The downside of the easy ride to the beach was the journey back. Cycling up hill isn’t one of my favourite things, nor is pushing my bike, or even falling into a bank of nettles on a narrow lane as a car squeezes past. The hill from the beach seemed to go on forever and there was a lot of panting and stopping and swigging from water bottles and gasps of “I’m not doing this again!”
The lanes levelled out eventually and the hill was forgotten. Back at Wild Goose Barn the sun was still shining and it seemed a perfect night for a BBQ. So, without much hesitation we dropped the bikes and jumped in the car, heading back to the beach laden with the essentials – beer, sausages and matches. Half an hour later after a stroll across a field and down through a wood, we were sitting on our own private beach beneath the trees, while the sea lapped at our feet and the BBQ sizzled and cracked.
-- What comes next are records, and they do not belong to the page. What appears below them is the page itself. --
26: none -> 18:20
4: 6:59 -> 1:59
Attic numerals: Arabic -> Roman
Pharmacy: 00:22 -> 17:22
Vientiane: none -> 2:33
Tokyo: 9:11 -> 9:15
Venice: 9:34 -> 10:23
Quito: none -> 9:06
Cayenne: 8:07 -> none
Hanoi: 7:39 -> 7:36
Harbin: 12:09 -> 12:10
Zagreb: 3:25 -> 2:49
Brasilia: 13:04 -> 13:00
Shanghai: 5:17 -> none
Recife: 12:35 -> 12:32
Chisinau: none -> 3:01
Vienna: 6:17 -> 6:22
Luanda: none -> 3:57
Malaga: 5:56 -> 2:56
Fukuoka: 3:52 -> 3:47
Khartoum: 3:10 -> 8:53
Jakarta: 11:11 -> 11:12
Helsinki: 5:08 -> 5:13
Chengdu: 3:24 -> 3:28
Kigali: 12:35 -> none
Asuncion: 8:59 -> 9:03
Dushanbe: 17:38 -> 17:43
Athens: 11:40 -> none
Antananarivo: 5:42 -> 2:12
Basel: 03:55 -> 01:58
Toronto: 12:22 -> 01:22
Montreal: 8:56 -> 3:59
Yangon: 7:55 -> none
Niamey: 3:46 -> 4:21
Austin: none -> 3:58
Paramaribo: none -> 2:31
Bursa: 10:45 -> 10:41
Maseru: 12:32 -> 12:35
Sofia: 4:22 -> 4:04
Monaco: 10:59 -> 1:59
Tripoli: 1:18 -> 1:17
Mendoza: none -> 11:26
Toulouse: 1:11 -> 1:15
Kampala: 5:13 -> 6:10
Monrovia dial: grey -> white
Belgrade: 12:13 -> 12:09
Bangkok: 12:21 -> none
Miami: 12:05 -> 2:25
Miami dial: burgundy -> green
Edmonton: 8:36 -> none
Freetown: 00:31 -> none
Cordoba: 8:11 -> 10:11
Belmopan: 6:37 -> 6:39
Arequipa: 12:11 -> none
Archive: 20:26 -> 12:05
It was practically perfect as we munched on charcoal sausages, baby tomatoes and crusty bread. But the best was yet to come.
As the sun began to sink and biting midges appeared we scavenged bundles of sticks and lit a fire above the glowing embers. Birds calling to each other in the trees and the lap of water were the only sounds. I sighed, what could be better than a summer night and a fire on the beach with someone special at your side?
Then across the channel on the other bank of the estuary two men appeared. They were in the shadows and looked like they were picking things up on the beach. We wondered if they were smugglers who had waited for the cover of darkness. What could they be doing? A few minutes later a glowing light appeared in the trees and a curl of smoke rose up into the sky. They’d lit a fire. Now there were two fires on the beach – it was beginning to look like a signal.
As dusk settled into darkness and the tide had begun to ebb we let the fire die, bundled up what was left of the food and followed the sandy banks of the estuary towards the sea and the lane where the car was parked. As we rounded a ruined tower we saw yet another fire set back on the sand. A lady in a long skirt was fuelling it with sticks, while her dog wandered in the shadowy undergrowth. Now there were three fires on the beach.
“How many more fires do you think there are?” I pondered. Sure enough, further up towards the cobbled slipway, yet another fire was smouldering on the beach with a young couple crouched over it.
There were four fires on the beach that night… there may have been more.
We’d thought we were all alone, tucked away in our secret rock and tree-lined bay, but fires had been springing up all around us.
I can’t wait for our next fire on the beach – who knows what will happen or who will appear?